# EXERCISE DESCRIPTION
Lines with the word "deslizante" in them must be copied from the records below.

(Page-level text extractions)
══════════════════════════════

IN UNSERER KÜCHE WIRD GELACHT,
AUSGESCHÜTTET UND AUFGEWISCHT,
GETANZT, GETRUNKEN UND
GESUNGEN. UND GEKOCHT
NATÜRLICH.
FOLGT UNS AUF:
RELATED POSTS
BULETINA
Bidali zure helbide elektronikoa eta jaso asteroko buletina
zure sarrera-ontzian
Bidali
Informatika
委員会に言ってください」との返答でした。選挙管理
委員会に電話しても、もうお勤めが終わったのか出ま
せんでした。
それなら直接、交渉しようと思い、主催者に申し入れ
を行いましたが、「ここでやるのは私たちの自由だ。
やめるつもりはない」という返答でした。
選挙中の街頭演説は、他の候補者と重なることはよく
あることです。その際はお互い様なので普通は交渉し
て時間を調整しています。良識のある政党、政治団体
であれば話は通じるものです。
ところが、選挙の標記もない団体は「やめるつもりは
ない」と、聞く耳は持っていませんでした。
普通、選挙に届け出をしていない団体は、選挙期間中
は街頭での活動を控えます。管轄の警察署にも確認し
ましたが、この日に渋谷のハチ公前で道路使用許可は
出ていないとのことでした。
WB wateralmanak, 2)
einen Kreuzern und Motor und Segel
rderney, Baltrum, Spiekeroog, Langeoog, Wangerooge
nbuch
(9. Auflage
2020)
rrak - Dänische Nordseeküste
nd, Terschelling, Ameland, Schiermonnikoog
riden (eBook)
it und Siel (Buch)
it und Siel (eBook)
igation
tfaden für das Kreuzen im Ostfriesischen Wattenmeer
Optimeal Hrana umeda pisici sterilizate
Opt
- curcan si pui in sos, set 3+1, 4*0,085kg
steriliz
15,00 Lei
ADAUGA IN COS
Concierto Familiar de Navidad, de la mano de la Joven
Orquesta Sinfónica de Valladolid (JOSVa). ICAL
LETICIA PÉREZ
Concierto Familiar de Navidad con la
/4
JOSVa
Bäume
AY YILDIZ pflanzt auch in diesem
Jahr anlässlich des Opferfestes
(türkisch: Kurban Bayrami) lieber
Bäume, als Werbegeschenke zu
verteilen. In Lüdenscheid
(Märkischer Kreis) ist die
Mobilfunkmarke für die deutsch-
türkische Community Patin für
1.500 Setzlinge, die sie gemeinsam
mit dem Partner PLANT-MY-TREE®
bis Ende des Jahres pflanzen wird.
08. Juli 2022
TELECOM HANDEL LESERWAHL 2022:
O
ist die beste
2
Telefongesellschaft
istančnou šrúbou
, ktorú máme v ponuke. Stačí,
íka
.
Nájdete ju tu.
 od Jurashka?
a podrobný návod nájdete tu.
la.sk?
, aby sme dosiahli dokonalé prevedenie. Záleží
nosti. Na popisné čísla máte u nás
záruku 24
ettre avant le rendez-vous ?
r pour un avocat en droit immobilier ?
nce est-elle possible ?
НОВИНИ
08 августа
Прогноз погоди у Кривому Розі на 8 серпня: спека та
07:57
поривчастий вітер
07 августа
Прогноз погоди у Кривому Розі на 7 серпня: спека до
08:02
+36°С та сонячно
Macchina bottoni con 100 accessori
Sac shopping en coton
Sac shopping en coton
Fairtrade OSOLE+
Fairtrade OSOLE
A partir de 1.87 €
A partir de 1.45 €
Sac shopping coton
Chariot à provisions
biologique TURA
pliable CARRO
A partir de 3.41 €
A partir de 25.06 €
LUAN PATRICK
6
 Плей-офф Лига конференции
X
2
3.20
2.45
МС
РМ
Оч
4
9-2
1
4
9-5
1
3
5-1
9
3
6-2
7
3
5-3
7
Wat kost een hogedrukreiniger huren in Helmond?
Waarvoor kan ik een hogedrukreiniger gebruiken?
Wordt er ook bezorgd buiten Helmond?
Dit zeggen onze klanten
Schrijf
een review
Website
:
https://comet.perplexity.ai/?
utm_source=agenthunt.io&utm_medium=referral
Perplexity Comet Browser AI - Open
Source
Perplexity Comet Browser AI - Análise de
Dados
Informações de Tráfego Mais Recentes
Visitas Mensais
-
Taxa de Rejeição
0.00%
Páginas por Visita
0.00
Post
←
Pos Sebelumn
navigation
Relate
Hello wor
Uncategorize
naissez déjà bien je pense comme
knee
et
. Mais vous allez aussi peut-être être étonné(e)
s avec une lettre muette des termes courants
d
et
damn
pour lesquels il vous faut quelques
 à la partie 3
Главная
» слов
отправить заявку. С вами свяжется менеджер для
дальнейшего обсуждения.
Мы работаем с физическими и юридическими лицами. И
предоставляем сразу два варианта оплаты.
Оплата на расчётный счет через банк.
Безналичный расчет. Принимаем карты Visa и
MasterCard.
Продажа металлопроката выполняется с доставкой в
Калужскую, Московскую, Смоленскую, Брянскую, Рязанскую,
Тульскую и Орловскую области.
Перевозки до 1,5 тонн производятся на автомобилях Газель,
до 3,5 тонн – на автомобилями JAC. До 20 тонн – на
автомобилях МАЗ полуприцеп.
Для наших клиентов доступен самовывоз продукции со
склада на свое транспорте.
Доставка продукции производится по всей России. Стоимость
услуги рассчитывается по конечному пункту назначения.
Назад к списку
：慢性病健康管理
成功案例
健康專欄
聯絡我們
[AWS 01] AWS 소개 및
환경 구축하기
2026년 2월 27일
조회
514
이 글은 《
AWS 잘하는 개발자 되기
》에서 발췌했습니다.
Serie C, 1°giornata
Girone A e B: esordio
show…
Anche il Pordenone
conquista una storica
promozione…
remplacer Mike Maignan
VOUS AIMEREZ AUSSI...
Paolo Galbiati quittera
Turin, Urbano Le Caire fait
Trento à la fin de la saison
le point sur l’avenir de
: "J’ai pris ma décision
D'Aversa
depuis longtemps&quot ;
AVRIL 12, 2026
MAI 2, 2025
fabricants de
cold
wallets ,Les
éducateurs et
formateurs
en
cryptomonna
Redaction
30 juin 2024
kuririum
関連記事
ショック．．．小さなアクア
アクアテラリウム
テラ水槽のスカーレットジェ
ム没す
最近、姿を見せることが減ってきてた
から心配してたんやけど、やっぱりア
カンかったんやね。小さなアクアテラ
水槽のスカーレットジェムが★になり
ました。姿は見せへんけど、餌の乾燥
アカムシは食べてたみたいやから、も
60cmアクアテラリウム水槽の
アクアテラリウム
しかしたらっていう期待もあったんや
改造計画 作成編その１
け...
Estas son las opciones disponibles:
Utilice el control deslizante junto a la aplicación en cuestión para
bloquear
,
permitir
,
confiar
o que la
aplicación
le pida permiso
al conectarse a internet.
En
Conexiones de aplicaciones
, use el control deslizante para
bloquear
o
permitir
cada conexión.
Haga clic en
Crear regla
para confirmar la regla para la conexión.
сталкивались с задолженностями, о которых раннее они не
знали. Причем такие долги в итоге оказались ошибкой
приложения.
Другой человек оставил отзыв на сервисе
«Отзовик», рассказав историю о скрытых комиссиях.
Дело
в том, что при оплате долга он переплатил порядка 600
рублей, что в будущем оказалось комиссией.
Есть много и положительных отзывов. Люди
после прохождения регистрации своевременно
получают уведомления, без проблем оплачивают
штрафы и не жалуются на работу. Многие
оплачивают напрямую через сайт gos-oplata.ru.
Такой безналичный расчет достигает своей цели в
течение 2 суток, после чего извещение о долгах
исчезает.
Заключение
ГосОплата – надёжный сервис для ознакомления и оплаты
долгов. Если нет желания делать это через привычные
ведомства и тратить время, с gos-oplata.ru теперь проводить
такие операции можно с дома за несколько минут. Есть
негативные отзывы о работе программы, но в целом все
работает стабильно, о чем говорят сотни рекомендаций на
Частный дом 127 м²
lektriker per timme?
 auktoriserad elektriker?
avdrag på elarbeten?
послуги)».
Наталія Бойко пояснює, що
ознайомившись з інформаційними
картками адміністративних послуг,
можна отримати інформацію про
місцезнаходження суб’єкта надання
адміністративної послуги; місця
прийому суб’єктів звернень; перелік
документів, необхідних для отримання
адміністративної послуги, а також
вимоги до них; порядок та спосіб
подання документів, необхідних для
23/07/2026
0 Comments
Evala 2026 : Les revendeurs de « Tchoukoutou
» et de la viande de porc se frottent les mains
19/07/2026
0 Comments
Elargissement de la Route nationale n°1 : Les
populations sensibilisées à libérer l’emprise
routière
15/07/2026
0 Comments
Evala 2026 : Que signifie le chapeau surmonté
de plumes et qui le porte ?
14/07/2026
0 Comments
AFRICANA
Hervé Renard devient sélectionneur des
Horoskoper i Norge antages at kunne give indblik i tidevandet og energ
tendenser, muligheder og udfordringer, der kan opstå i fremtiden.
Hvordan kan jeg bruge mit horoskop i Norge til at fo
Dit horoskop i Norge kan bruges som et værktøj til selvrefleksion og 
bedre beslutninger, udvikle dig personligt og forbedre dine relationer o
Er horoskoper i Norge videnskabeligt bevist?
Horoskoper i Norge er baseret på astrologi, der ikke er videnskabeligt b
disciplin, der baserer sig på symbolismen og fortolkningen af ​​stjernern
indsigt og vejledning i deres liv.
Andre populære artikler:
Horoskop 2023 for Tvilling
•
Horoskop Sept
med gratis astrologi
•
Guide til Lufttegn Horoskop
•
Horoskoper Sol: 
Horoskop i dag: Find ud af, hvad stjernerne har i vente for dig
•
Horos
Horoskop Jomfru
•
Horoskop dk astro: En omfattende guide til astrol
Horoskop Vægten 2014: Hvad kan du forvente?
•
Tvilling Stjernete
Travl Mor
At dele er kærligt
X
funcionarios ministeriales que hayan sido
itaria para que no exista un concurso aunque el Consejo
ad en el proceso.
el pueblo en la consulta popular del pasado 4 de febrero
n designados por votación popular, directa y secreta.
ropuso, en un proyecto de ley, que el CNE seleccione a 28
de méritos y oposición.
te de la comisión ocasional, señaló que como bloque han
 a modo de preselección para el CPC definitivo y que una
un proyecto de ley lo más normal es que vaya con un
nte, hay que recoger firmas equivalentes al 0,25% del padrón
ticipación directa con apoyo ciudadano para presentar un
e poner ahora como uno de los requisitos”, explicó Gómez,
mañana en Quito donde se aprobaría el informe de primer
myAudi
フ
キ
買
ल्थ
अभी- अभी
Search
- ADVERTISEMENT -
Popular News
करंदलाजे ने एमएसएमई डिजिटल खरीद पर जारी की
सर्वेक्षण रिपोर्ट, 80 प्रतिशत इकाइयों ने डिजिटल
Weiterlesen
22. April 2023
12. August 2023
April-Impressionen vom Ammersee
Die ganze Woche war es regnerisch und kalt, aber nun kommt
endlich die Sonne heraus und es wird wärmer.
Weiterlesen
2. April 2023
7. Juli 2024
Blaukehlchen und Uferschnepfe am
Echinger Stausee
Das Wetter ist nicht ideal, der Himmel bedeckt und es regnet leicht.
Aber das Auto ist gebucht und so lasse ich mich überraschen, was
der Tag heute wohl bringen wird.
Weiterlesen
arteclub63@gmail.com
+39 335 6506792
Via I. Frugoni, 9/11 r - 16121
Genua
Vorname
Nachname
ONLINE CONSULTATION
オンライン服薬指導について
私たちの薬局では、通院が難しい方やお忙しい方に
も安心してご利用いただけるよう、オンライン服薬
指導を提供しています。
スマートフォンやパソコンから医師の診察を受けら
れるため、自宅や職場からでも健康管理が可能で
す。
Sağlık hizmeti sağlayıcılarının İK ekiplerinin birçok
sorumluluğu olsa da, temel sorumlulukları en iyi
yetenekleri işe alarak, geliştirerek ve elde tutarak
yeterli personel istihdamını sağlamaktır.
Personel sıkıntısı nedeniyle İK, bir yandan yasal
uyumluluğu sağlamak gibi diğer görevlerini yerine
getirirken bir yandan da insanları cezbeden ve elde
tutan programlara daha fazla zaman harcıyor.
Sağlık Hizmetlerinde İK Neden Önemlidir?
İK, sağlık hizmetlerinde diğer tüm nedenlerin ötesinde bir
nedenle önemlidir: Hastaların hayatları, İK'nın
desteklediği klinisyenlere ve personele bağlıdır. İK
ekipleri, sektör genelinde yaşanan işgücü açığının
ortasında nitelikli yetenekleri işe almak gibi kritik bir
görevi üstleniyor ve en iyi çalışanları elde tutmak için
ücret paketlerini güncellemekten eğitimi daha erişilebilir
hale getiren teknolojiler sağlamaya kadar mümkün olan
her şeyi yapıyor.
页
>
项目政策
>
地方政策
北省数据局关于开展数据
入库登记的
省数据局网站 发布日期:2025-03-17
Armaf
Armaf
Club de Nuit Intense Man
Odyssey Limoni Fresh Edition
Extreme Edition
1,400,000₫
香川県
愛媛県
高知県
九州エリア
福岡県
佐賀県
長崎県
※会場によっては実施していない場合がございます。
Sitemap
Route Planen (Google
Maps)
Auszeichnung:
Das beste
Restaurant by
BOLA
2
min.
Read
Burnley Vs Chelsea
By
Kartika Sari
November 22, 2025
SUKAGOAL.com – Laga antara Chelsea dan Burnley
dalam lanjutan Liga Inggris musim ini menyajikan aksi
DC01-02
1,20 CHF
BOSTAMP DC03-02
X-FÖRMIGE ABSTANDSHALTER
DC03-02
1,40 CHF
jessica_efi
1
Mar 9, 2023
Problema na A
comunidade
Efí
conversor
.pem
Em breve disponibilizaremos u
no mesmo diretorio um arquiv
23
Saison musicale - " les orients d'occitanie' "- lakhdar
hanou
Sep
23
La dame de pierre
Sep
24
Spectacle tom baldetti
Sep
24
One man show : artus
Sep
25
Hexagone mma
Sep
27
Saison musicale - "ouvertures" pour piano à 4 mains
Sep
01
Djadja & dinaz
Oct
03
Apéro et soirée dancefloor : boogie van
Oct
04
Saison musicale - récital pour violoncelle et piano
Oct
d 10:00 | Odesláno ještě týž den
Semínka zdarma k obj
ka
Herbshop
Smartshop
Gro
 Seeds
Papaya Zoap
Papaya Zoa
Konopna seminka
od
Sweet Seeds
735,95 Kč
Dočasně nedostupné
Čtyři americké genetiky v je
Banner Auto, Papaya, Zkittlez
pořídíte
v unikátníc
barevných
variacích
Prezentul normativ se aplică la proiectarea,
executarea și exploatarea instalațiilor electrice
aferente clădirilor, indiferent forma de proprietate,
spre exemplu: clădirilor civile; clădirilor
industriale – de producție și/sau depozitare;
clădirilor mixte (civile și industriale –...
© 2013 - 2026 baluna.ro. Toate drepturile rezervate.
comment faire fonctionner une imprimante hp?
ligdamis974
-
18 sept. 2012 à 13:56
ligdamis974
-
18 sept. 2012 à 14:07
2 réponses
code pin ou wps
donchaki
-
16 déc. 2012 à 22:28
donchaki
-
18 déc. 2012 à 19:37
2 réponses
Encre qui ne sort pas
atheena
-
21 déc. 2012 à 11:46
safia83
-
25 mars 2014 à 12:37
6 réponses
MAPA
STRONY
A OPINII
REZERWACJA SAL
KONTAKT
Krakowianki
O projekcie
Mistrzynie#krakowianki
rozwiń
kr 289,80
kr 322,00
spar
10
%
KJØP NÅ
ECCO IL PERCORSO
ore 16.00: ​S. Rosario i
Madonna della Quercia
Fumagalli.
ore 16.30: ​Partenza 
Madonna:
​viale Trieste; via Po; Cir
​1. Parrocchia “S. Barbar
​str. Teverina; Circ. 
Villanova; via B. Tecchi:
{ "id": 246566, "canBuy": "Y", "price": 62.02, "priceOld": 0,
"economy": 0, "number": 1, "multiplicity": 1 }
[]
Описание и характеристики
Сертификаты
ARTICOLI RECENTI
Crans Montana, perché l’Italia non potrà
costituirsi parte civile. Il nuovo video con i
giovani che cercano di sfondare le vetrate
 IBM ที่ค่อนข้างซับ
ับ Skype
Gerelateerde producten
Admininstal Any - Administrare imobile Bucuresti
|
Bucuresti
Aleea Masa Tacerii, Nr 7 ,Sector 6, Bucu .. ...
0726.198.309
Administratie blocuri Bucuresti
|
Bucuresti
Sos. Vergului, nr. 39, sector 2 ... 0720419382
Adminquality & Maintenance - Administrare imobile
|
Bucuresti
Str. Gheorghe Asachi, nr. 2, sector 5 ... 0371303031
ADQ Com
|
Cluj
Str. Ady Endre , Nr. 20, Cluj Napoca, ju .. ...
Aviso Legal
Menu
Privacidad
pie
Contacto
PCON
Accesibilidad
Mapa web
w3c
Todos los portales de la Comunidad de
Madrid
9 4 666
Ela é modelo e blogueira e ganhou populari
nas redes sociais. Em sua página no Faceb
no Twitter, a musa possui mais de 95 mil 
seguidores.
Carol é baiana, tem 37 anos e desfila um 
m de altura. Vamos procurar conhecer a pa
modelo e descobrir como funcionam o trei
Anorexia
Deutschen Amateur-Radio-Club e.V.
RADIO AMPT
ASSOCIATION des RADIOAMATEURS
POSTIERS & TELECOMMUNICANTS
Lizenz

══════════════════════════════

# OUTPUT
Utilice el control deslizante junto a la aplicación en cuestión para
, use el control deslizante para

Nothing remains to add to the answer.